Figure 3. 2-ME withdrawal induces apoptosis of wild-type, but not SIRT1−/−, mES cells

(A) Western blot analysis of p53 and BAX from mictochondrial fractions, 12 h after 2-ME withdrawal, in wild-type and SIRT1−/− mES cells. Mitochondrial fractions were prepared for p53 and BAX western blotting as described in “Experimental Procedures”. The results of HSP-70 analysis are shown as a marker for mitochondrial fractions. The results of β-actin and PCNA analysis are shown to compare the extend to which the cysolic and nuclear fractions are contaminated. (B) Apoptosis of wild type, SIRT1−/− mES cells and SIRT1−/− mES cells infected with control or SIRT1 expressing lentiviral particles 60 h after 2-ME withdrawal as detected by FACS after Annexin V staining.

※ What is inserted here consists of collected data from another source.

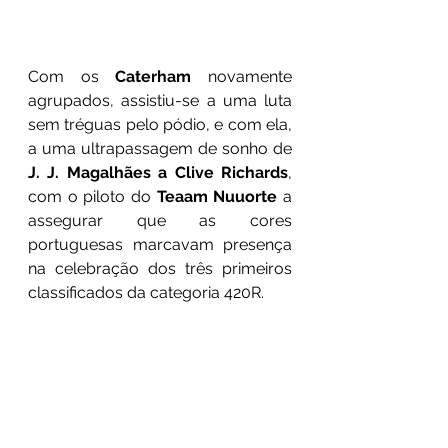
Com os
 Caterham
 novamente 
agrupados, assistiu-se a uma luta 
sem tréguas pelo pódio, e com ela, 
a uma ultrapassagem de sonho de 
J. J. Magalhães a Clive Richards
, 
com o piloto do 
Teaam Nuuorte
 a 
assegurar que as cores 
portuguesas marcavam presença 
na celebração dos três primeiros 
classificados da categoria 420R.  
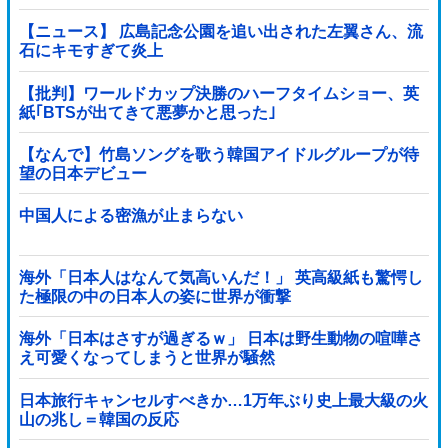
ツッコミを受けまくり……
【ニュース】 広島記念公園を追い出された左翼さん、流
石にキモすぎて炎上
【批判】ワールドカップ決勝のハーフタイムショー、英
紙｢BTSが出てきて悪夢かと思った｣
【なんで】竹島ソングを歌う韓国アイドルグループが待
望の日本デビュー
中国人による密漁が止まらない
海外「日本人はなんて気高いんだ！」 英高級紙も驚愕し
た極限の中の日本人の姿に世界が衝撃
海外「日本はさすが過ぎるｗ」 日本は野生動物の喧嘩さ
え可愛くなってしまうと世界が騒然
日本旅行キャンセルすべきか…1万年ぶり史上最大級の火
山の兆し＝韓国の反応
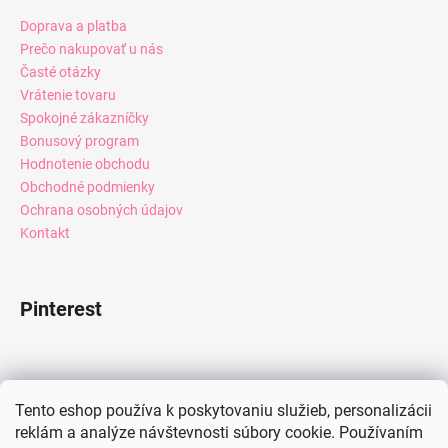
Doprava a platba
Prečo nakupovať u nás
Časté otázky
Vrátenie tovaru
Spokojné zákazníčky
Bonusový program
Hodnotenie obchodu
Obchodné podmienky
Ochrana osobných údajov
Kontakt
Pinterest
Facebook
Tento eshop používa k poskytovaniu služieb, personalizácii
reklám a analýze návštevnosti súbory cookie. Používaním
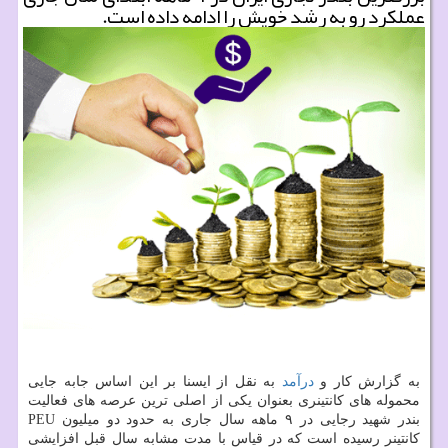
عملكرد رو به رشد خویش را ادامه داده است.
به گزارش كار و
درآمد
به نقل از ایسنا بر این اساس جابه جایی
محموله های كانتینری بعنوان یكی از اصلی ترین عرصه های فعالیت
بندر شهید رجایی در ۹ ماهه سال جاری به حدود دو میلیون PEU
كانتینر رسیده است كه در قیاس با مدت مشابه سال قبل افزایشی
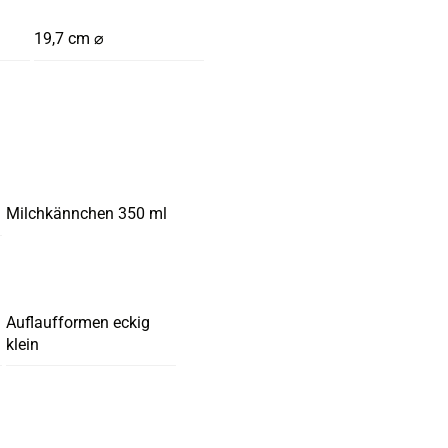
19,7 cm ⌀
Milchkännchen 350 ml
Auflaufformen eckig
klein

Error bars represent SD of triplicate experiments. (C) Expression levels of p53 and BAX in scrambled shRNA, p53 shRNA or BAX shRNA expressing wild type mES cells, as detected by western blot analysis. (D) Apoptosis of scrambled shRNA, p53 shRNA or BAX shRNA expressing wild type mES cells 60 h after 2-ME withdrawal as detected by FACS after Annexin V staining. Error bars represent SD of triplicate experiments. Results shown in A–D are for 1 of 3 reproducible experiments with R1 mES cells.

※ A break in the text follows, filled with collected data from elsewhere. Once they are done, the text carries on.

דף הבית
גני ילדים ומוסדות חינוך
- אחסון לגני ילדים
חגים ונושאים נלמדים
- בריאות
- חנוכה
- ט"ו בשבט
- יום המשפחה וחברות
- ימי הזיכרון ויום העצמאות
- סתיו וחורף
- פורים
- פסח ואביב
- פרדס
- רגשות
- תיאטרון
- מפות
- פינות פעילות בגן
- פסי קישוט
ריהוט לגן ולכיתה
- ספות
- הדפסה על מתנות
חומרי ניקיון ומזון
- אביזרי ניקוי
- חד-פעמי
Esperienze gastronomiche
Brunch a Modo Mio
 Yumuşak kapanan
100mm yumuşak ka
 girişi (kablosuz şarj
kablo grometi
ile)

Figure 4. 2-ME withdrawal induces inhibition of Nanog expression

(A) Nanog expression levels in wild type, SIRT1−/− mES cells and SIRT1−/− mES cells infected with control or SIRT1 expressing lentiviral particles upon 2-ME withdrawal, as detected by western blot analysis. Wild-type, SIRT1−/− mES cells and SIRT1−/− mES cells infected with control or SIRT1 expressing lentiviral particles were cultured for 24 h with complete medium in the absence or presence of 2-ME. (B) Relative density of nanog as calculated by β-actin normalized protein band intensities from triplicate experiments. Error bars represent SD of triplicate experiments. *, p<0.01 versus SIRT1−/− mES with 2-ME; **, p<0.05 versus SIRT1−/− + null mES with 2-ME. (C) p53 knockdown blocks 2-ME withdrawal-induced suppression of Nanog expression in SIRT1−/− mES cells. Scrambled shRNA and p53 shRNA expressing SIRT1−/− mES cells were cultured for 24 h with complete medium in the absence or presence of 2-ME. Nanog and p53 levels were detected by western blot. (D) Relative expression of nanog as calculated by β-actin normalized protein band intensities from triplicate experiments. Error bars represent SD of triplicate experiments. (E) 2-ME removal-induced inhibition of Nanog promoter activity and restoration of the activity by mutation of the p53 binding sites in SIRT1−/− mES cells. SIRT1−/− mES cells were transfected with wild type Nanog luciferase and mutant luciferase constructs, cultured for 24 h and then further incubated for 24 h in the absence or presence of 2-ME. Relative luciferase activities of wild type (WT) and mutant (MT) promoters for p53 binding sites are shown. Error bars represent SD of triplicate experiments. (F) Proposed model of SIRT1 role in p53 dependent apoptosis and Nanog expression. SIRT1 blocks nuclear translocation of p53 induced by ROS and triggers mitochondrial dependent apoptosis. SIRT1 also blocks inhibition of the p53 role in suppressing Nanog expression.

Figure 5. Differentiation of SIRT1−/− mES cells cultured in absence of 2-ME

SIRT1−/− mES cells were passaged one time in absence of 2-ME. Alkaline phosphatase was stained as described in Materials and Methods. SSEA-1 and Oct-4 were measured by flow cytometry.